Exercise data >>
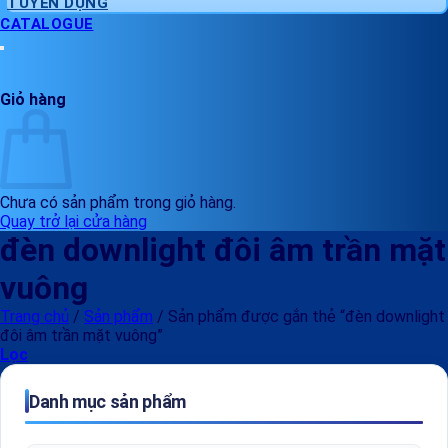
TUYỂN DỤNG
CATALOGUE
Giỏ hàng
Chưa có sản phẩm trong giỏ hàng.
Quay trở lại cửa hàng
đèn downlight đôi âm trần mặt
vuông
Trang chủ
/
Sản phẩm
/
Sản phẩm được gắn thẻ “đèn downlight
đôi âm trần mặt vuông”
Lọc
Danh mục sản phẩm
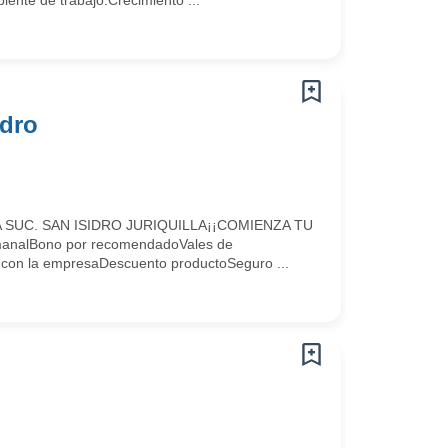
nte de trabajo.Crecimiento ...
idro
UC. SAN ISIDRO JURIQUILLA¡¡COMIENZA TU
alBono por recomendadoVales de
con la empresaDescuento productoSeguro ...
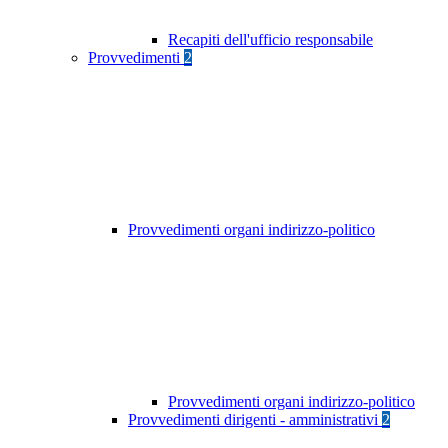
Recapiti dell'ufficio responsabile
Provvedimenti
2
Provvedimenti organi indirizzo-politico
Provvedimenti organi indirizzo-politico
Provvedimenti dirigenti - amministrativi
2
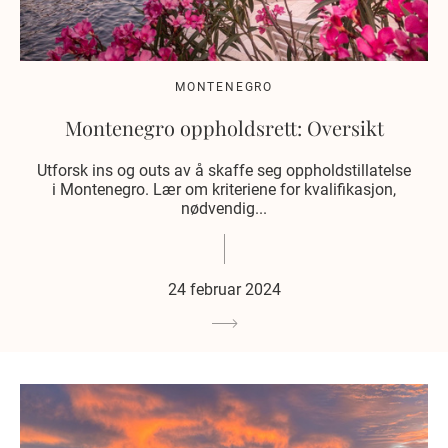
MONTENEGRO
Montenegro oppholdsrett: Oversikt
Utforsk ins og outs av å skaffe seg oppholdstillatelse
i Montenegro. Lær om kriteriene for kvalifikasjon,
nødvendig...
24 februar 2024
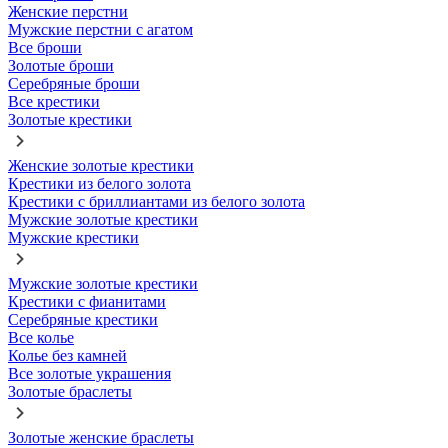
Женские перстни
Мужские перстни с агатом
Все броши
Золотые броши
Серебряные броши
Все крестики
Золотые крестики
Женские золотые крестики
Крестики из белого золота
Крестики с бриллиантами из белого золота
Мужские золотые крестики
Мужские крестики
Мужские золотые крестики
Крестики с фианитами
Серебряные крестики
Все колье
Колье без камней
Все золотые украшения
Золотые браслеты
Золотые женские браслеты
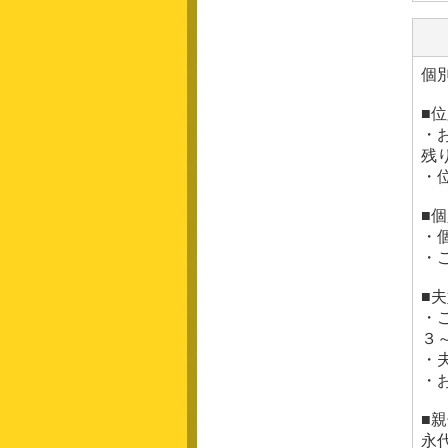
個
■
・
残
・
■
・
・
■
・
３
・
・
■親
永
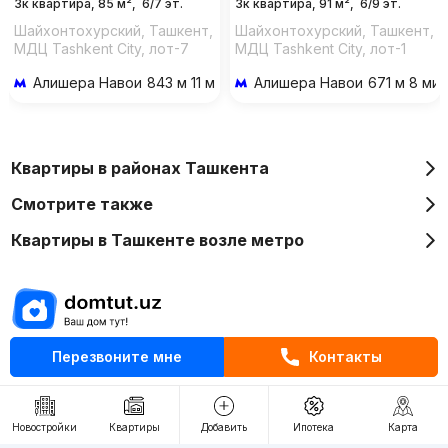
3к квартира, 85 м²,
6/7 эт.
3к квартира, 91 м²,
6/9 эт.
Шайхонтохурский, Ташкент,
Шайхонтохурский, Ташкент,
МДЦ Tashkent City, лот-7
МДЦ Tashkent City, лот-1
Алишера Навои
843 м 11 мин пешком
Алишера Навои
671 м 8 ми
Квартиры в районах Ташкента
Смотрите также
Квартиры в Ташкенте возле метро
Перезвоните мне
Контакты
Отдел рекламы
+998 (78) 113-20-86
+998 (93) 390-30-10
Новостройки
Квартиры
Добавить
Ипотека
Карта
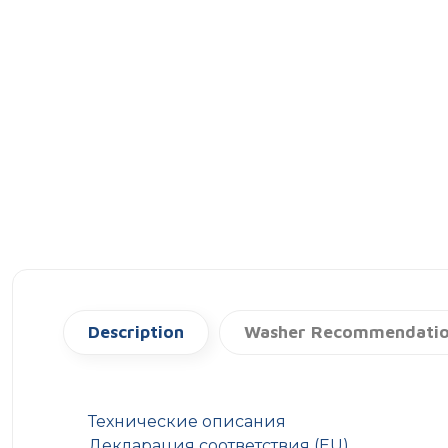
Description
Washer Recommendati
Технические описания
Декларация соответствия (EU)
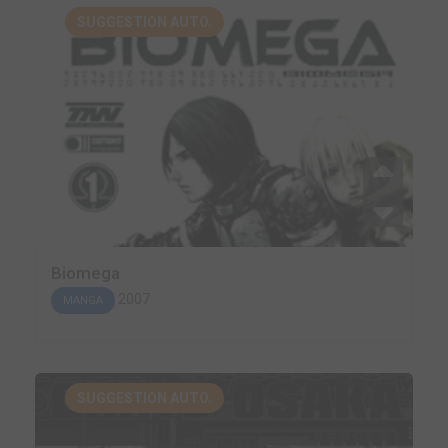
SUGGESTION AUTO.
Biomega
2007
MANGA
SUGGESTION AUTO.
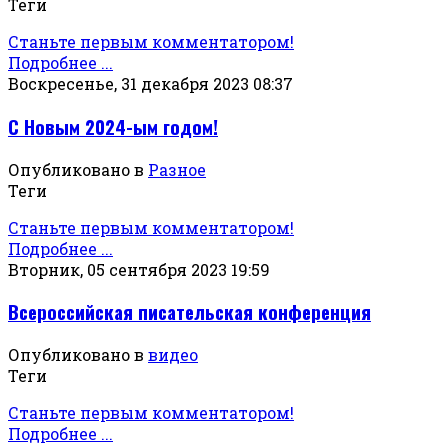
Теги
Станьте первым комментатором!
Подробнее ...
Воскресенье, 31 декабря 2023 08:37
С Новым 2024-ым годом!
Опубликовано в
Разное
Теги
Станьте первым комментатором!
Подробнее ...
Вторник, 05 сентября 2023 19:59
Всероссийская писательская конференция
Опубликовано в
видео
Теги
Станьте первым комментатором!
Подробнее ...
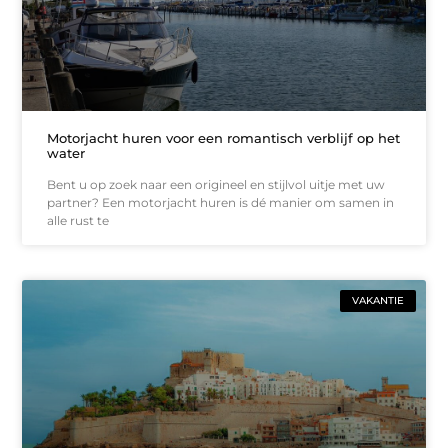
Motorjacht huren voor een romantisch verblijf op het
water
Bent u op zoek naar een origineel en stijlvol uitje met uw
partner? Een motorjacht huren is dé manier om samen in
alle rust te
VAKANTIE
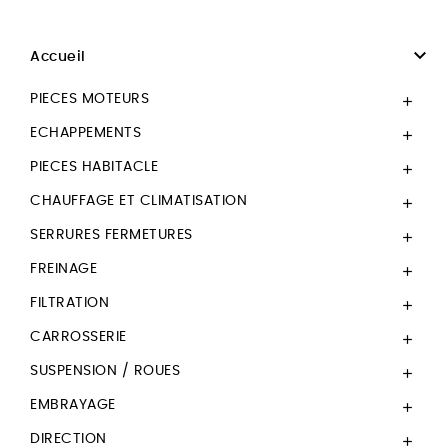

Accueil
PIECES MOTEURS

ECHAPPEMENTS

PIECES HABITACLE

CHAUFFAGE ET CLIMATISATION

SERRURES FERMETURES

FREINAGE

FILTRATION

CARROSSERIE

SUSPENSION / ROUES

EMBRAYAGE

DIRECTION


How to complete this task >> Could you show every line of the material that includes the string "trần"?

Final answer >>
đèn downlight đôi âm trần mặt
đôi âm trần mặt vuông”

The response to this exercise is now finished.